To analyze alterations in chondrocyte proliferation, we performed phospho-Histone-H3 labeling (Galli et al.,2004) on sections of infected and control limbs. We applied this method to the severely affected tibias infected with the E459X mutant used above and also to femurs of less severe affected embryos, which were significantly shortened (40%), but still showed an intact growth plate morphology. As demonstrated in Figure 6E, we did not observe differences in chondrocyte proliferation in either case.

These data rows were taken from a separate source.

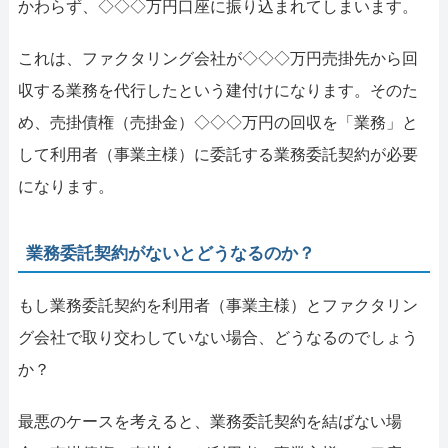
かわらず、◇◇◇万円口座に振り込まれてしまいます。
これは、ファクタリング会社が◇◇◇万円売掛先から回
収する業務を代行したという建付けになります。そのた
め、売掛債権（売掛金）◇◇◇万円の回収を「業務」と
して利用者（事業主様）に委託する業務委託契約が必要
になります。
業務委託契約がないとどうなるのか？
もし業務委託契約を利用者（事業主様）とファクタリン
グ会社で取り交わしていない場合、どうなるのでしょう
か？
最悪のケースを考えると、業務委託契約を結ばない場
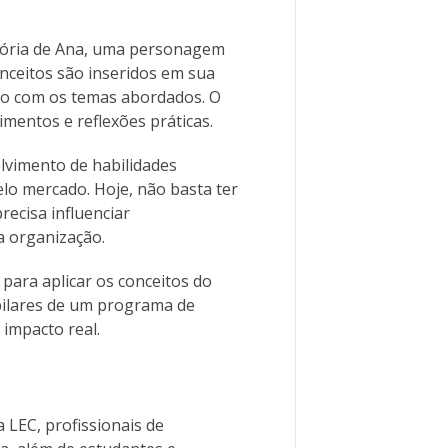
tória de Ana, uma personagem
conceitos são inseridos em sua
luno com os temas abordados. O
imentos e reflexões práticas.
lvimento de habilidades
lo mercado. Hoje, não basta ter
recisa influenciar
a organização.
 para aplicar os conceitos do
ilares de um programa de
 impacto real.
 LEC, profissionais de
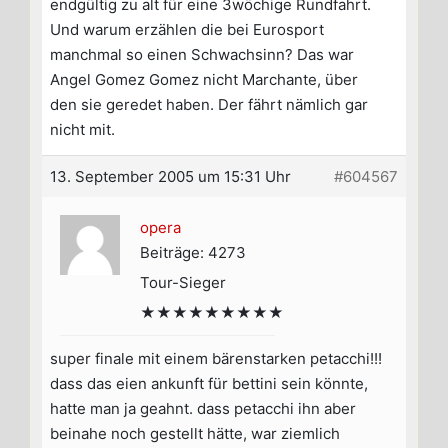
endgültig zu alt für eine 3wöchige Rundfahrt.
Und warum erzählen die bei Eurosport
manchmal so einen Schwachsinn? Das war
Angel Gomez Gomez nicht Marchante, über
den sie geredet haben. Der fährt nämlich gar
nicht mit.
13. September 2005 um 15:31 Uhr
#604567
opera
Beiträge: 4273
Tour-Sieger
★★★★★★★★★
super finale mit einem bärenstarken petacchi!!!
dass das eien ankunft für bettini sein könnte,
hatte man ja geahnt. dass petacchi ihn aber
beinahe noch gestellt hätte, war ziemlich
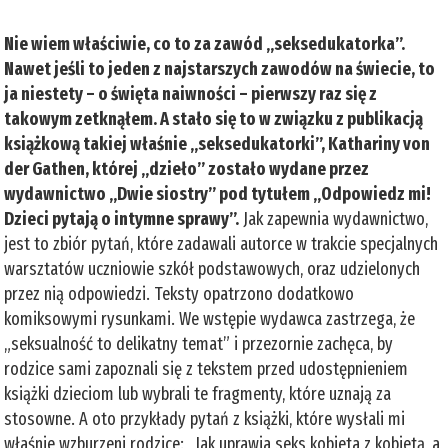
Nie wiem właściwie, co to za zawód „seksedukatorka”.
Nawet jeśli to jeden z najstarszych zawodów na świecie, to
ja niestety – o święta naiwności – pierwszy raz się z
takowym zetknąłem. A stało się to w związku z publikacją
książkową takiej właśnie „seksedukatorki”, Kathariny von
der Gathen, której „dzieło” zostało wydane przez
wydawnictwo „Dwie siostry” pod tytułem „Odpowiedz mi!
Dzieci pytają o intymne sprawy”.
Jak zapewnia wydawnictwo,
jest to zbiór pytań, które zadawali autorce w trakcie specjalnych
warsztatów uczniowie szkół podstawowych, oraz udzielonych
przez nią odpowiedzi. Teksty opatrzono dodatkowo
komiksowymi rysunkami. We wstępie wydawca zastrzega, że
„seksualność to delikatny temat” i przezornie zachęca, by
rodzice sami zapoznali się z tekstem przed udostępnieniem
książki dzieciom lub wybrali te fragmenty, które uznają za
stosowne. A oto przykłady pytań z książki, które wysłali mi
właśnie wzburzeni rodzice: „Jak uprawia seks kobieta z kobietą, a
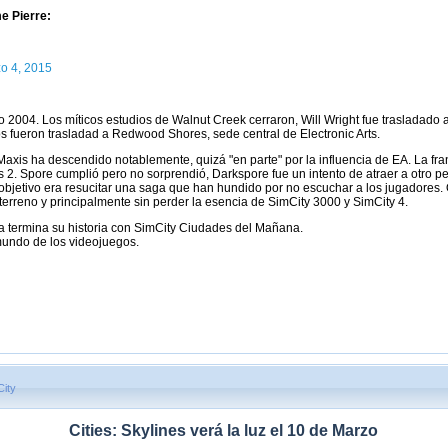
e Pierre:
o 4, 2015
ño 2004. Los míticos estudios de Walnut Creek cerraron, Will Wright fue trasladad
s fueron trasladad a Redwood Shores, sede central de Electronic Arts.
 Maxis ha descendido notablemente, quizá "en parte" por la influencia de EA. La fr
2. Spore cumplió pero no sorprendió, Darkspore fue un intento de atraer a otro perf
l objetivo era resucitar una saga que han hundido por no escuchar a los jugadores.
 terreno y principalmente sin perder la esencia de SimCity 3000 y SimCity 4.
ra termina su historia con SimCity Ciudades del Mañana.
mundo de los videojuegos.
City
Cities: Skylines verá la luz el 10 de Marzo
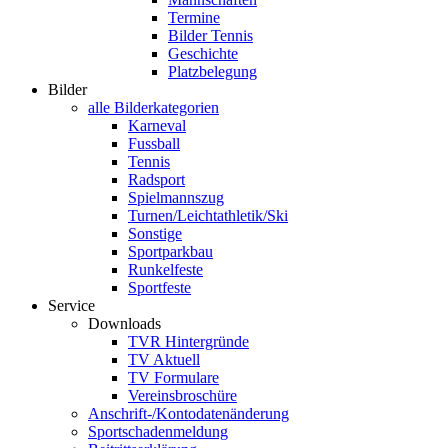
Termine
Bilder Tennis
Geschichte
Platzbelegung
Bilder
alle Bilderkategorien
Karneval
Fussball
Tennis
Radsport
Spielmannszug
Turnen/Leichtathletik/Ski
Sonstige
Sportparkbau
Runkelfeste
Sportfeste
Service
Downloads
TVR Hintergründe
TV Aktuell
TV Formulare
Vereinsbroschüre
Anschrift-/Kontodatenänderung
Sportschadenmeldung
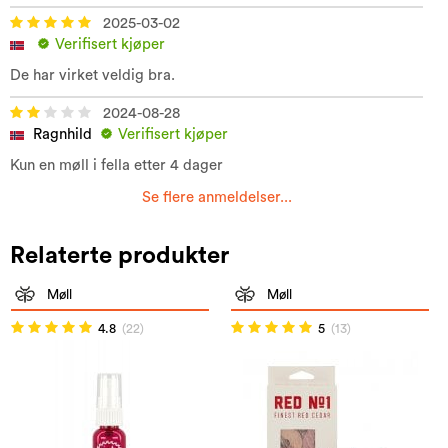
2025-03-02
Verifisert kjøper
De har virket veldig bra.
2024-08-28
Ragnhild
Verifisert kjøper
Kun en møll i fella etter 4 dager
Se flere anmeldelser...
Relaterte produkter
Møll
Møll
4.8
(22)
5
(13)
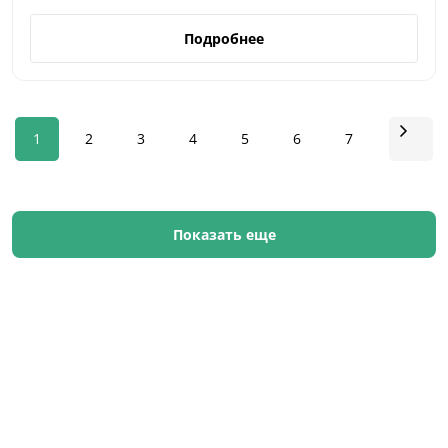
Подробнее
1
2
3
4
5
6
7
Показать еще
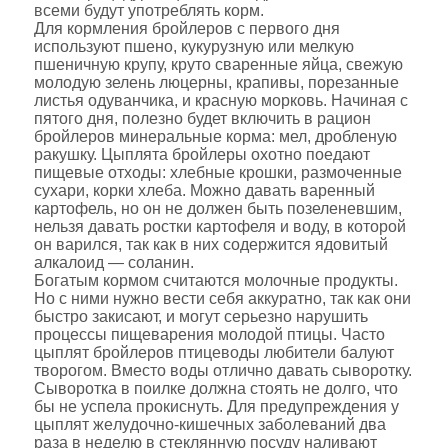
всеми будут употреблять корм.
Для кормления бройлеров с первого дня
используют пшено, кукурузную или мелкую
пшеничную крупу, круто сваренные яйца, свежую
молодую зелень люцерны, крапивы, порезанные
листья одуванчика, и красную морковь. Начиная с
пятого дня, полезно будет включить в рацион
бройлеров минеральные корма: мел, дробленую
ракушку. Цыплята бройлеры охотно поедают
пищевые отходы: хлебные крошки, размоченные
сухари, корки хлеба. Можно давать варенный
картофель, но он не должен быть позеленевшим,
нельзя давать ростки картофеля и воду, в которой
он варился, так как в них содержится ядовитый
алкалоид — соланин.
Богатым кормом считаются молочные продукты.
Но с ними нужно вести себя аккуратно, так как они
быстро закисают, и могут серьезно нарушить
процессы пищеварения молодой птицы. Часто
цыплят бройлеров птицеводы любители балуют
творогом. Вместо воды отлично давать сыворотку.
Сыворотка в поилке должна стоять не долго, что
бы не успела прокиснуть. Для пpeдyпpeждeния y
цыплят жeлyдoчнo-кишeчныx зaбoлeвaний двa
paзa в нeдeлю в стеклянную посуду наливают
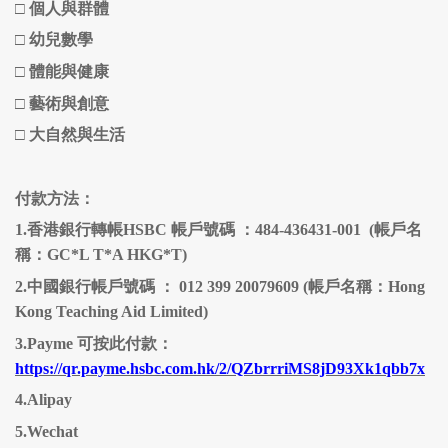
□
個人與群體
□
幼兒數學
□ 體能與健康
□
藝術與創意
□
大自然與生活
付款方法：
1.香港銀行轉帳HSBC 帳戶號碼 ：484-436431-001 (帳戶名
稱：GC*L T*A HKG*T)
2.中國銀行帳戶號碼 ： 012 399 20079609 (帳戶名稱：Hong
Kong Teaching Aid Limited)
3.Payme 可按此付款：
https://qr.payme.hsbc.com.hk/2/QZbrrriMS8jD93Xk1qbb7x
4.Alipay
5.Wechat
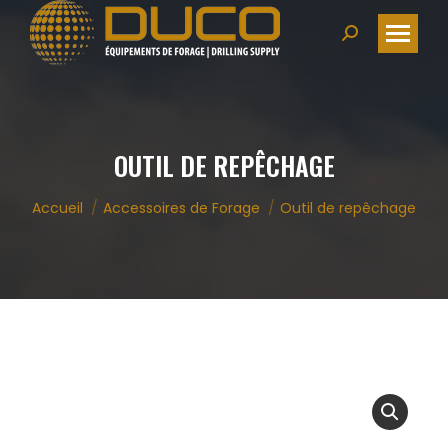
Search:
OUTIL DE REPÊCHAGE
Vous êtes ici :
Accueil
Accessoires de Forage
Outil de repêchage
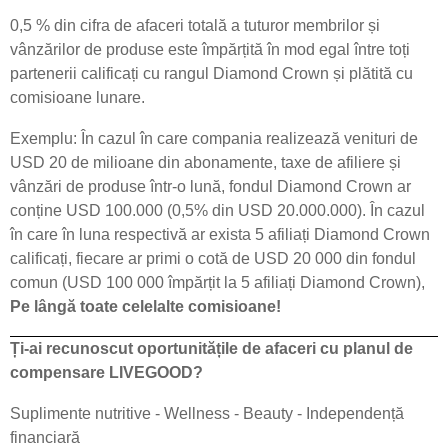
0,5 % din cifra de afaceri totală a tuturor membrilor și
vânzărilor de produse este împărțită în mod egal între toți
partenerii calificați cu rangul Diamond Crown și plătită cu
comisioane lunare.
Exemplu: În cazul în care compania realizează venituri de
USD 20 de milioane din abonamente, taxe de afiliere și
vânzări de produse într-o lună, fondul Diamond Crown ar
conține USD 100.000 (0,5% din USD 20.000.000). În cazul
în care în luna respectivă ar exista 5 afiliați Diamond Crown
calificați, fiecare ar primi o cotă de USD 20 000 din fondul
comun (USD 100 000 împărțit la 5 afiliați Diamond Crown),
Pe lângă toate celelalte comisioane!
Ți-ai recunoscut oportunitățile de afaceri cu planul de
compensare LIVEGOOD?
Suplimente nutritive - Wellness - Beauty - Independență
financiară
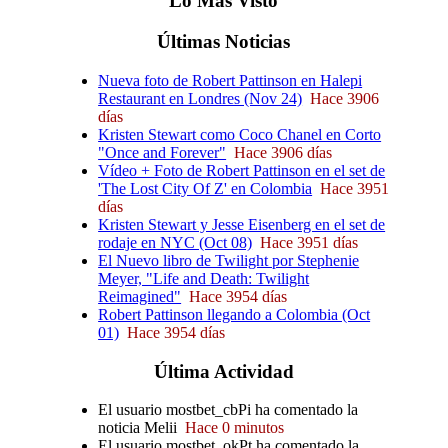
Lo
Más
Visto
Últimas
Noticias
Nueva foto de Robert Pattinson en Halepi
Restaurant en Londres (Nov 24)
Hace 3906
días
Kristen Stewart como Coco Chanel en Corto
"Once and Forever"
Hace 3906 días
Vídeo + Foto de Robert Pattinson en el set de
'The Lost City Of Z' en Colombia
Hace 3951
días
Kristen Stewart y Jesse Eisenberg en el set de
rodaje en NYC (Oct 08)
Hace 3951 días
El Nuevo libro de Twilight por Stephenie
Meyer, "Life and Death: Twilight
Reimagined"
Hace 3954 días
Robert Pattinson llegando a Colombia (Oct
01)
Hace 3954 días
Última
Actividad
El usuario mostbet_cbPi ha comentado la
noticia Melii
Hace 0 minutos
El usuario mostbet_okPt ha comentado la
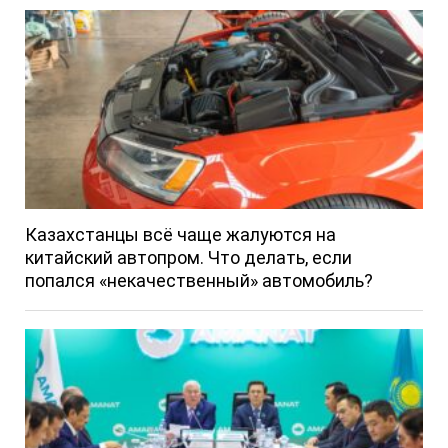
Казахстанцы всё чаще жалуются на
китайский автопром. Что делать, если
попался «некачественный» автомобиль?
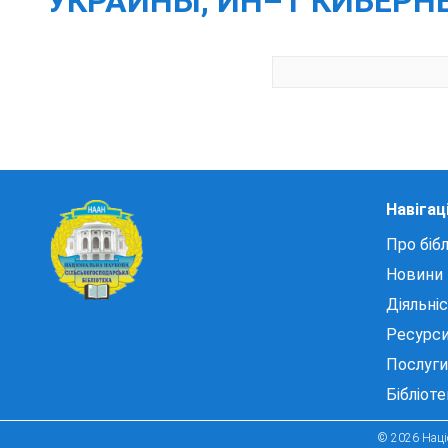
УКРАИНЫ, ИН–Т КИБЕРНЕТ
Навігац
Про бібл
Новини
Діяльні
Ресурс
Послуги
Бібліот
© 2026 Націо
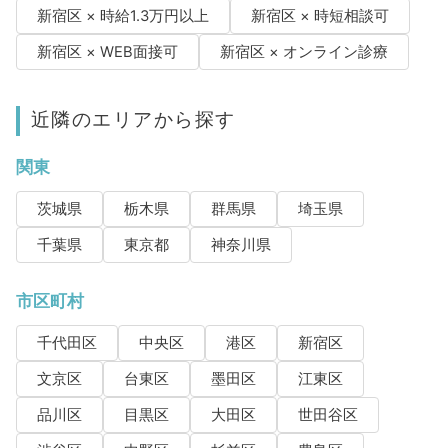
新宿区 × 時給1.3万円以上
新宿区 × 時短相談可
新宿区 × WEB面接可
新宿区 × オンライン診療
近隣のエリアから探す
関東
茨城県
栃木県
群馬県
埼玉県
千葉県
東京都
神奈川県
市区町村
千代田区
中央区
港区
新宿区
文京区
台東区
墨田区
江東区
品川区
目黒区
大田区
世田谷区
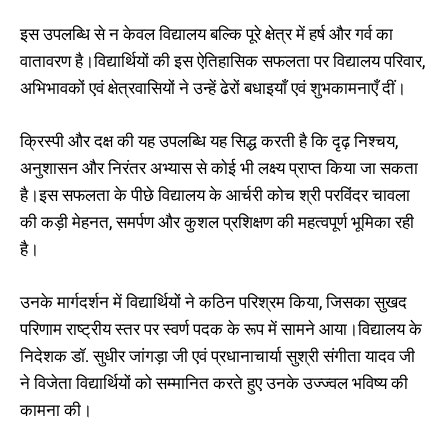
इस उपलब्धि से न केवल विद्यालय बल्कि पूरे क्षेत्र में हर्ष और गर्व का
वातावरण है।विद्यार्थियों की इस ऐतिहासिक सफलता पर विद्यालय परिवार,
अभिभावकों एवं क्षेत्रवासियों ने उन्हें ढेरों बधाइयाँ एवं शुभकामनाएँ दीं।
क्रिस्पी और दक्ष की यह उपलब्धि यह सिद्ध करती है कि दृढ़ निश्चय,
अनुशासन और निरंतर अभ्यास से कोई भी लक्ष्य प्राप्त किया जा सकता
है।इस सफलता के पीछे विद्यालय के आर्चरी कोच श्री परविंदर चावला
की कड़ी मेहनत, समर्पण और कुशल प्रशिक्षण की महत्वपूर्ण भूमिका रही
है।
उनके मार्गदर्शन में विद्यार्थियों ने कठिन परिश्रम किया, जिसका सुखद
परिणाम राष्ट्रीय स्तर पर स्वर्ण पदक के रूप में सामने आया।विद्यालय के
निदेशक डॉ. सुधीर जांगड़ा जी एवं प्रधानाचार्या सुश्री संगीता यादव जी
ने विजेता विद्यार्थियों को सम्मानित करते हुए उनके उज्ज्वल भविष्य की
कामना की।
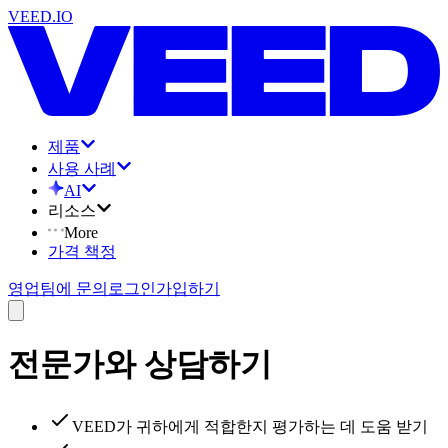
VEED.IO
제품
사용 사례
AI
리소스
More
가격 책정
영업팀에 문의
로그인
가입하기
전문가와 상담하기
VEED가 귀하에게 적합한지 평가하는 데 도움 받기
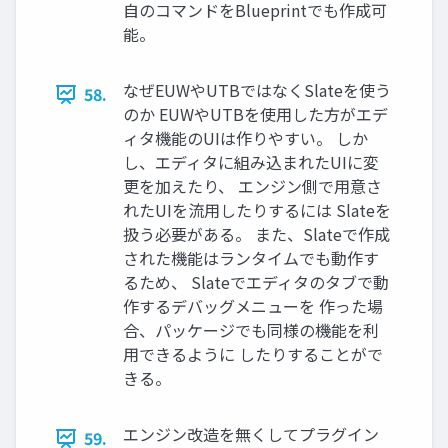
自のコマンドをBlueprintでも作成可
能。
なぜEUWやUTBではなくSlateを使う
58.
のか EUWやUTBを使用した方がエデ
ィタ機能のUIは作りやすい。 しか
し、エディタに組み込まれたUIに変
更を加えたり、 エンジン側で用意さ
れたUIを流用したりするには Slateを
扱う必要がある。 また、Slateで作成
された機能はランタイムでも動作す
るため、 Slateでエディタのタブで動
作するデバッグメニューを 作った場
合、パッケージでも同様の機能を利
用できるように したりすることがで
きる。
エンジン改造を無くしてプラグイン
59.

Taken together, the overexpression of truncated forms of cRor2 led to a severe defect in cartilage differentiation, predominantly in the proximal elements, without affecting proliferation. This finding is in agreement with previous findings in the Ror2 null mouse, where Schwabe et al. (2004) ascribed the mesomelic limb shortening to a defect in chondrocyte differentiation but not proliferation. Thus the effect we observed after overexpression of BDB mutants mirrors a loss of function of Ror2, which could be explained by a dominant-negative action of the mutant constructs over the endogenous protein. However, the phenotype we observed is stronger than in Ror2−/− embryos. This observation indicates that also other pathways may be negatively influenced. Of interest, double knockout of Ror2 and Ror1 increases the phenotypic severity to a level comparable with our chicken experiments (Nomi et al.,2001), indicating that mutant Ror2 constructs might also interfere with Ror1 signaling. In addition, other pathways could be influenced by the mutant constructs. There is growing evidence that Ror2 can interact with several of the Wnt signaling factors (Hikasa et al.,2002; Oishi et al.,2003; Billiard et al.,2005). Recently it was shown that Ror2 can act as a coreceptor for Wnt5a, thereby leading to inhibition of canonical Wnt signaling (Mikels and Nusse,2006). Moreover, it was shown previously, that Ror2 can also interact with and inhibit the bone morphogenetic protein-receptor type 1b (BmpR1b) pathway, an activity lost in truncated Ror2-mutants (Sammar et al.,2004). Interestingly, both Bmp and Wnt/beta-catenin pathways can interact on different levels in a variety of processes (Hoffmann and Gross,2001, and references therein; Church and Francis-West,2002; Grotewold and Ruther,2002; Hartmann,2006). This might implicate Ror2 at a central position in a regulatory network integrating distinct pathways by modulating their activity and potentially also their cross-talk. It will be a challenging task to elucidate the relationships of Ror2 and the different aspects of canonical and noncanonical Wnt signaling as well as Bmp signaling.